Conversations About Contemporary Music and Culture with Myself

Part One:   Indie?

I’m tired of hearing “indie” used to describe everything.   Ben Gibbard is not “indie.”   Neither is Vampire Weekend.   Whatever fashion statement someone is trying to make is not indie.

To give a literal definition of “indie” (in regards to entertainment):   in-de-pend-ent – music (or any media) that is created apart from the major labels (studios, networks, publishers, etc) Universal, Warner, Sony and EMI.   Purists would extend the definition to include any off-shoot labels (or movie studios) operating under the umbrella of the above majors as well.

In the past I have defined this term, “indie,” as art or media that is conscientiously in dissent to whatever the mainstream happens to be.   This includes promotional techniques as well.   For instance, if the work really is different (from the mainstream), it won’t be promoted in the same manner as a Jerry Bruckheimer project or an album by 50 cent or some other blatant pop star.
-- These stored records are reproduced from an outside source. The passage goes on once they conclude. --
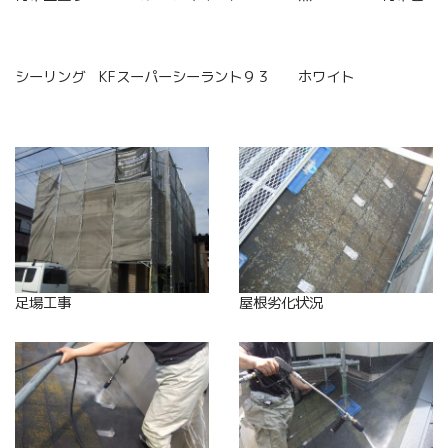
シーリング KFスーパーシーラント９３ ホワイト
足場工事
屋根劣化状況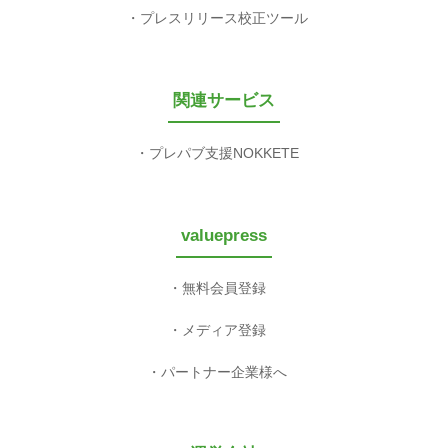
プレスリリース校正ツール
関連サービス
プレパブ支援NOKKETE
valuepress
無料会員登録
メディア登録
パートナー企業様へ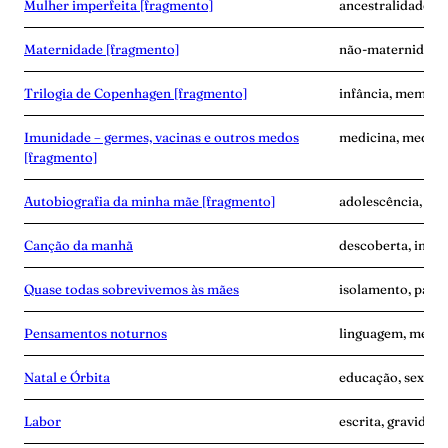
Mulher imperfeita [fragmento]
ancestralidade, e
Maternidade [fragmento]
não-maternidade,
Trilogia de Copenhagen [fragmento]
infância, memóri
Imunidade – germes, vacinas e outros medos
medicina, medo, 
[fragmento]
Autobiografia da minha mãe [fragmento]
adolescência, ma
Canção da manhã
descoberta, inse
Quase todas sobrevivemos às mães
isolamento, pand
Pensamentos noturnos
linguagem, memó
Natal e Órbita
educação, sexo, s
Labor
escrita, gravidez,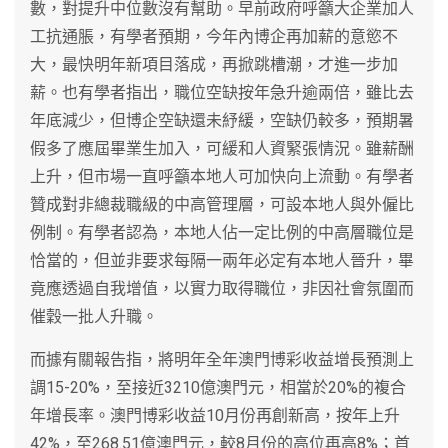
數，對提升中位數沒有幫助。早前政府呼籲大企業加人
工抗通脹，有學者預期，今年內博企再加薪的意慾不
大，最快明年新項目落成，再掀跳槽潮，才進一步加
薪。也有學者指出，職位空缺按年急升逾兩倍，雖比去
年底減少，但博企空缺還未紓緩，空缺仍較多，預期暑
假多了應屆畢業生加入，可緩和人資緊張情況。雖薪酬
上升，但市場一直呼籲本地人可加快向上流動。有學者
贊成對非總裁職級的中高管理層，可設本地人與外僱比
例制。有學者認為，本地人佔一定比例的中高層職位是
恰當的，但並非要求每隔一兩年必定有本地人晉升，畢
竟應透過自我增值，以實力取得職位，非因社會氛圍而
催穀一批人升職。
而據有關報告指，將明年全年澳門博彩收益增長預測上
調15-20%，至接近3210億澳門元，相當於20%的複合
年增長率。澳門博彩收益10月份再創新高，按年上升
42%，至268.51億澳門元，較8月份的高位再高8%；首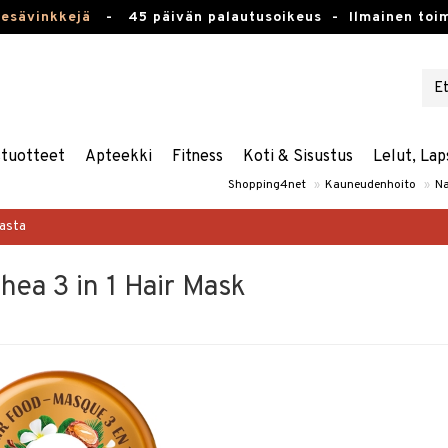
kesävinkkejä
-
45 päivän palautusoikeus -
Ilmainen toim
stuotteet
Apteekki
Fitness
Koti & Sisustus
Lelut, Lap
Shopping4net
»
Kauneudenhoito
»
Na
masta
hea 3 in 1 Hair Mask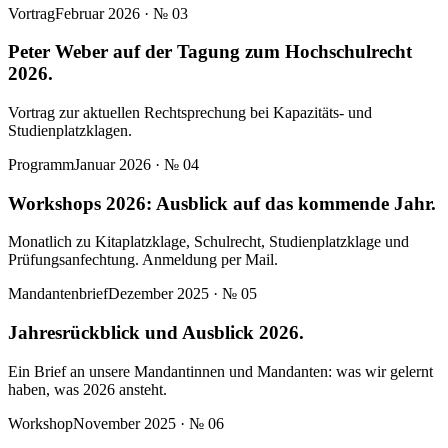
Vortrag
Februar 2026
· №
03
Peter Weber auf der Tagung zum Hochschulrecht
2026.
Vortrag zur aktuellen Rechtsprechung bei Kapazitäts- und
Studienplatzklagen.
Programm
Januar 2026
· №
04
Workshops 2026: Ausblick auf das kommende Jahr.
Monatlich zu Kitaplatzklage, Schulrecht, Studienplatzklage und
Prüfungsanfechtung. Anmeldung per Mail.
Mandantenbrief
Dezember 2025
· №
05
Jahresrückblick und Ausblick 2026.
Ein Brief an unsere Mandantinnen und Mandanten: was wir gelernt
haben, was 2026 ansteht.
Workshop
November 2025
· №
06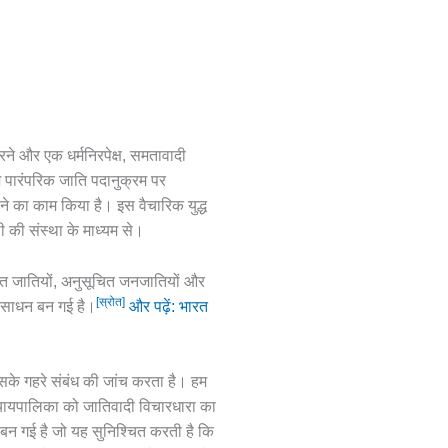
रने और एक धर्मनिरपेक्ष, समतावादी
तम पारंपरिक जाति पदानुक्रम पर
ने का काम किया है। इस वैचारिक युद्ध
ाली की संस्था के माध्यम से।
चित जातियों, अनुसूचित जनजातियों और
[स्रोत]
ी साधन बन गई है।
और पढ़ें: भारत
सके गहरे संबंध की जांच करता है। हम
 न्यायपालिका को जातिवादी विचारधारा का
 बन गई है जो यह सुनिश्चित करती है कि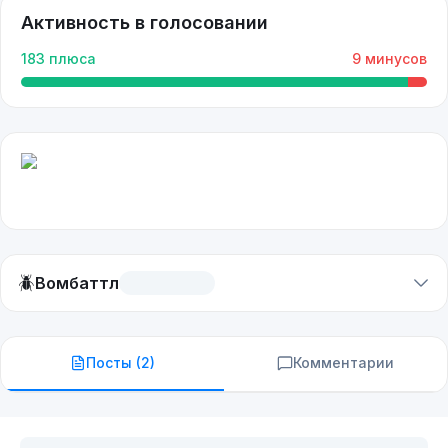
Активность в голосовании
183
плюса
9
минусов
🪲
Вомбаттл
Посты (
2
)
Комментарии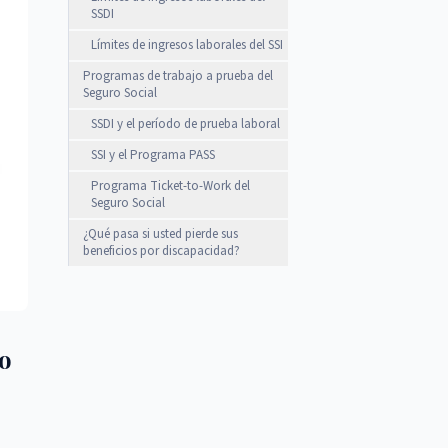
SSDI
Límites de ingresos laborales del SSI
Programas de trabajo a prueba del
Seguro Social
SSDI y el período de prueba laboral
SSI y el Programa PASS
Programa Ticket-to-Work del
Seguro Social
¿Qué pasa si usted pierde sus
beneficios por discapacidad?
ro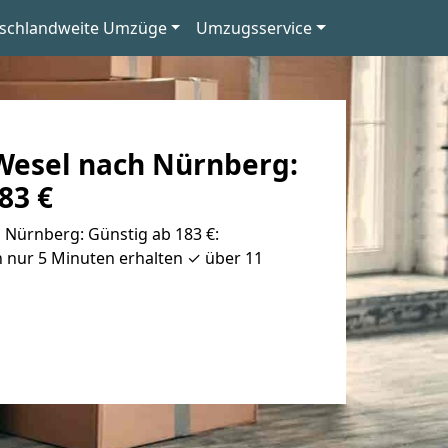
schlandweite Umzüge
Umzugsservice
esel nach Nürnberg:
83 €
Nürnberg: Günstig ab 183 €:
 nur 5 Minuten erhalten ✓ über 11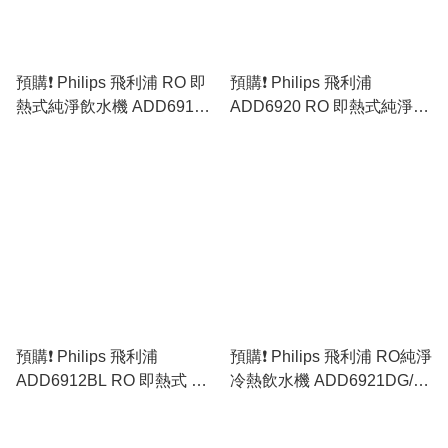
預購❗️ Philips 飛利浦 RO 即
預購❗️ Philips 飛利浦
熱式純淨飲水機 ADD6910
ADD6920 RO 即熱式純淨飲
[白色／灰色］(原裝行貨)
水機 [黑色／白色／灰色］
(原裝行貨)
預購❗️ Philips 飛利浦
預購❗️ Philips 飛利浦 RO純淨
ADD6912BL RO 即熱式 冷
冷熱飲水機 ADD6921DG/90
熱純淨飲水機 (原裝行貨)
(原裝行貨)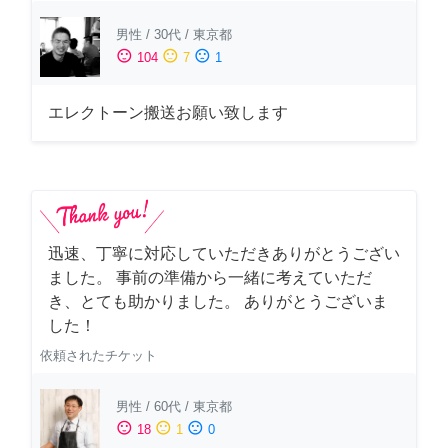
男性
/
30代
/
東京都
sentiment_satisfied
sentiment_neutral
sentiment_dissatisfied
104
7
1
エレクトーン搬送お願い致します
迅速、丁寧に対応していただきありがとうござい
ました。 事前の準備から一緒に考えていただ
き、とても助かりました。 ありがとうございま
した！
依頼されたチケット
男性
/
60代
/
東京都
sentiment_satisfied
sentiment_neutral
sentiment_dissatisfied
18
1
0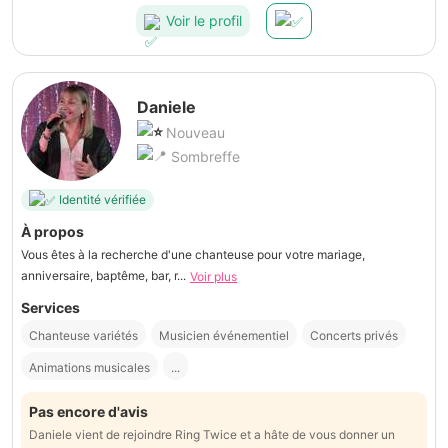
Voir le profil
Daniele
Nouveau
Sombreffe
Identité vérifiée
À propos
Vous êtes à la recherche d'une chanteuse pour votre mariage,
anniversaire, baptême, bar, r...
Voir plus
Services
Chanteuse variétés
Musicien événementiel
Concerts privés
Animations musicales
...
Pas encore d'avis
Daniele vient de rejoindre Ring Twice et a hâte de vous donner un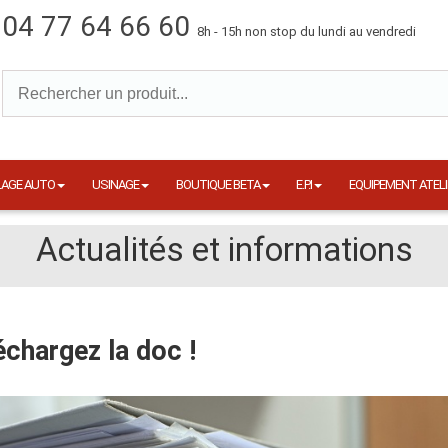
04 77 64 66 60
8h - 15h non stop du lundi au vendredi
LAGE AUTO
USINAGE
BOUTIQUE BETA
E.P.I
EQUIPEMENT ATELI
Actualités et informations
échargez la doc !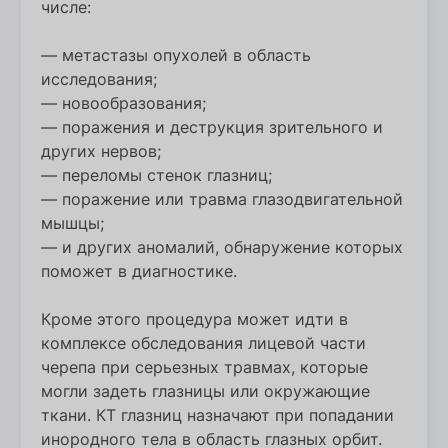
числе:
— метастазы опухолей в область
исследования;
— новообразования;
— поражения и деструкция зрительного и
других нервов;
— переломы стенок глазниц;
— поражение или травма глазодвигательной
мышцы;
— и других аномалий, обнаружение которых
поможет в диагностике.
Кроме этого процедура может идти в
комплексе обследования лицевой части
черепа при серьезных травмах, которые
могли задеть глазницы или окружающие
ткани. КТ глазниц назначают при попадании
инородного тела в область глазных орбит.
Here are some obvious examples of what indie-music is specifically.   When the hair-bands (van halen, GnR) and U2 were dominating the airwaves on the commercial front, the Pixies were doing something totally different and independent from major-label influence.   When “alternative” or grunge was the mainstream, Pavement was on a completely different track.   When rap-rock (limp bizkit, korn) and wuss-rock (third eye blind) or that SoCal wave of pop-rock (lit, everclear) were going ape-shit at middle-school and high-school dances, Modest Mouse was making great albums that weren’t financially successful.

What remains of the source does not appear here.